I wanted him to say that he would fight with me, be by my side or at least support me too.

"I want to think for yourself for a moment about what is the right decision instead of me telling you to do everything damnit!" I said in frustration to Matthew.

There was a dead silence over the phone as I started thinking that he never really cared about me. Was I overreacting or seeing the truth between his lies? But he never committed to me and he was using me as a token black girlfriend for something.

Somewhere deep inside of me I felt that we were slowly drifted apart from each other and somehow i don't want to remember who thought it was even if I felt it too much for Matthew to handle sometimes also, I believe this was one of the reasons why i had always closed my heart off to the world leaving a huge crack in awake meanwhile only those who truly know me actual see the real me.

"You were constantly expecting too much from me and it was a lot for me."Mathew said to me.

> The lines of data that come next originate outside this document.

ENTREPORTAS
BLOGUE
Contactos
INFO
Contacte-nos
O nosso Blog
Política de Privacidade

His colours started to finally show. Screw this waste of time that we ever called a relationship and him for making me feel like i wasn't enough as he sounded like he was accused including blaming me to put thoughts in my head to make me think that it was all of my fault. God, I wished I didn't even care at all as I locked myself in my room and then I thought I might as well break up with him right now because this relationship was like a dead end going nowhere being two different people.

"Delete my number, my social media account from your phone and never call me again."i yelled disappointed at Matthew.

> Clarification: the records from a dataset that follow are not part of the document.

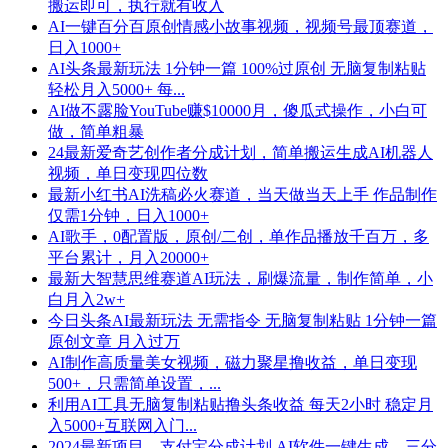
搬运即可，执行就有收入
AI一键百分百原创情感小故事视频，视频号最顶赛道，
日入1000+
AI头条最新玩法 1分钟一篇 100%过原创 无脑复制粘贴
轻松月入5000+ 每...
AI做不露脸YouTube赚$10000月，傻瓜式操作，小白可
做，简单粗暴
24最新爱奇艺创作者分成计划，简单搬运生成AI机器人
视频，单日变现四位数
最新小红书AI洗稿必火赛道，当天做当天上手 作品制作
仅需1分钟，日入1000+
AI歌手，0配置版，原创/二创，单作品播放千百万，多
平台累计，月入20000+
最新大智慧思维赛道AI玩法，刷爆流量，制作简单，小
白月入2w+
今日头条AI最新玩法 无需指令 无脑复制粘贴 1分钟一篇
原创文章 月入过万
AI制作高质量美女视频，磁力聚星撸收益，单日变现
500+，只需简单设置，...
利用AI工具无脑复制粘贴撸头条收益 每天2小时 稳定月
入5000+互联网入门...
2024最新项目，支付宝分成计划 AI软件一键生成，三分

Later on i could hear the uncaring in his voice in his tone not even panicking that he had just lost me as soon as i was about hang up the phone, i could hear a girl laughing about me in the background sound of his phone and then he added " fine, if this what you want then..."

i interjected him "we weren't never meant to be."

Sometimes, I had to battle through the storm rather than wait for it to pass, never fearing for the worse during the destructive storm because the ship would be sealed even though, often people were holding onto a single lifeline on the ship rather than floated in the raging seven seas.

All along i thought it was my sign that god or some sort of guardian angel gave me that i should never up on the most smallest of things in life especially when stuff hit the fan additionally, there was forever hope that leads through a brighter light tunnel but i guessed that i always have knew that this day was coming so i reinvented myself with a purpose by becoming the girl who began to put herself, family and friends first for a change alongside believed in me to bring the light to many people around me on campus radio or podcast even thought, there were going to be minors setback a few times.